Иногда мы беседовали по полночи. Я знал, что это полезные часы, как бы мы ни перескакивали с предмета на предмет. Мы с Кэтрин получали возможность говорить друг с другом, видеть друг друга, находясь по обе стороны от разделяющего нас Оуэна, в его преломляющем свете. Собственно, это были его беседы. Именно Оуэн задавал тон и более или менее развивал тему. За что ему стоит сказать спасибо. Мы хотели только одного: быть вместе без необходимости поднимать больные вопросы, трогать кровавые останки наших одиннадцати лет. Мы не принадлежали к любителям мусолить проблемы брака. Какая тоска — сплошное эго, говорила она. Нам нужен был третий участник, темы, далекие от нас самих. Вот почему я мало-помалу стал придавать нашим беседам большое практическое значение. Они позволяли нам общаться через посредство этой измаявшейся души, Оуэна Брейдмаса.
Но я не хочу злоупотреблять анализом и рефлексией. «Нарисуй нам их лица, скажи, что они говорили». Это тоже Оуэн, его голос, тепло звучащий в полутемной комнате. Память, одиночество, наваждение, смерть. Далекие темы, казалось мне.
Старик принес завтрак. Я взял кофе на балкончик и немного послушал, как за перегородкой болтают по-французски.
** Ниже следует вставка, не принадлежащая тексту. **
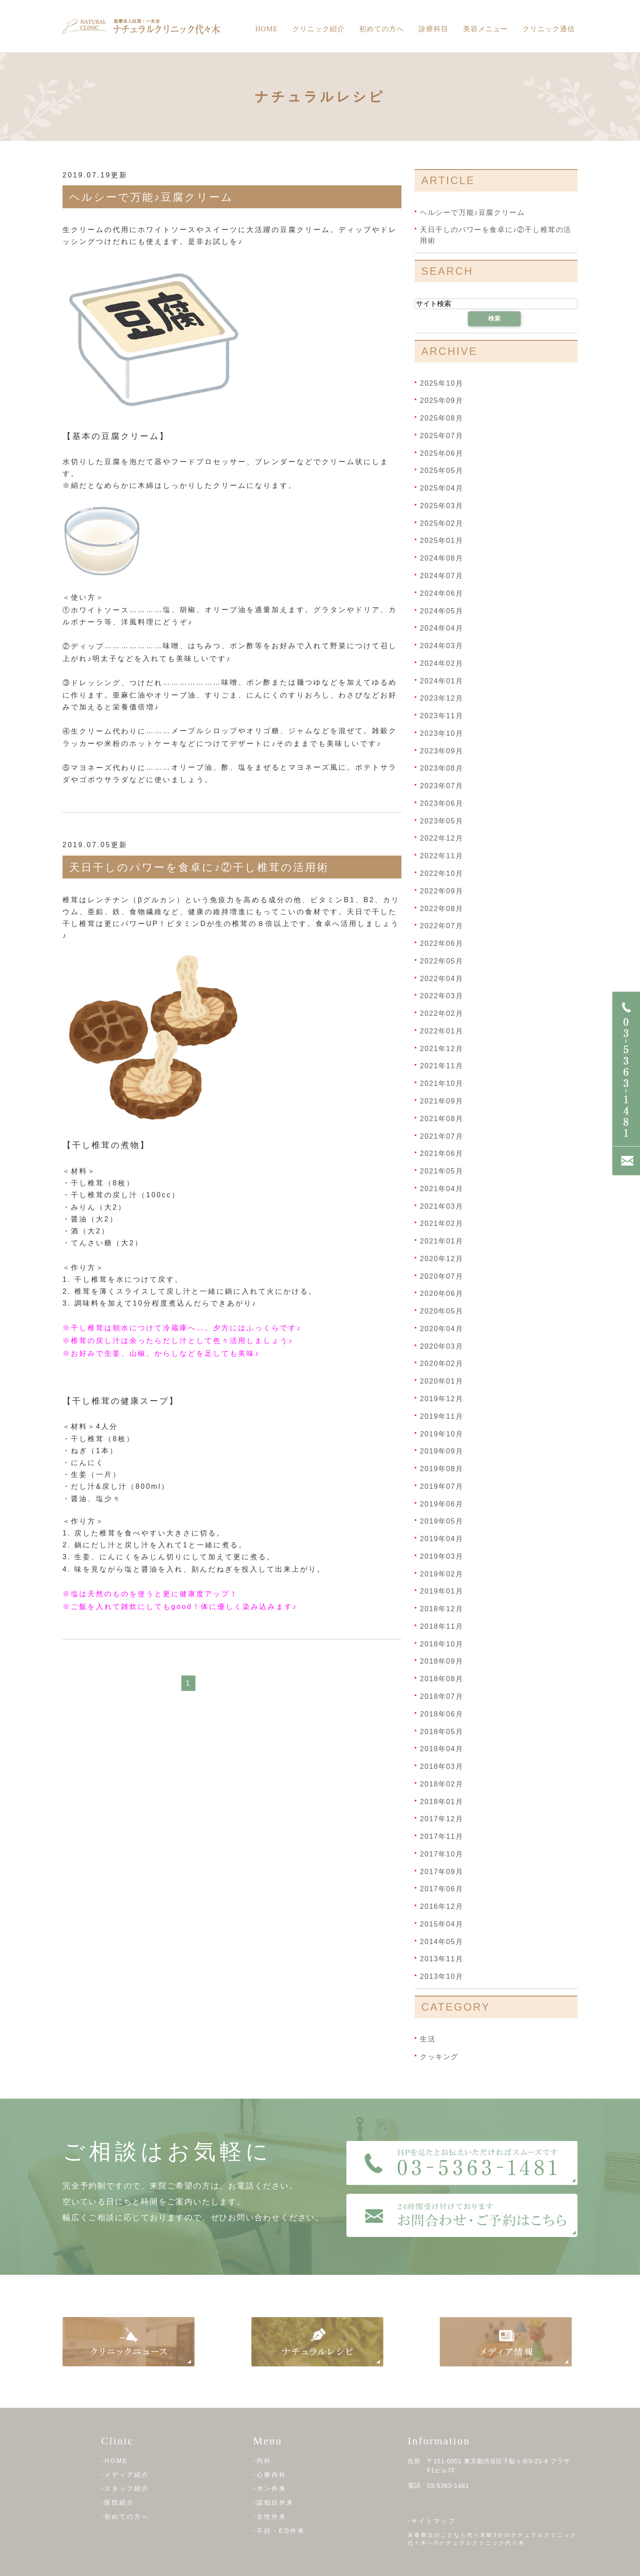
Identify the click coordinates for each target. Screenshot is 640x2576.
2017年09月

Вдалеке проплыл белый корабль.
Я увидел Тэпа, идущего за мной через площадь. Иногда мы прогуливались до раскопок — первый отрезок пути пролегал по огороженной стенами тропе для мулов, где жужжали полчища мух. Автомобильный маршрут был кружным; грязная дорога окаймляла более высокую часть острова, не теряя из виду море. Если посмотреть налево примерно на полпути, можно было заметить крошечный белый монастырь, словно подвешенный к каменному столбу в середине острова.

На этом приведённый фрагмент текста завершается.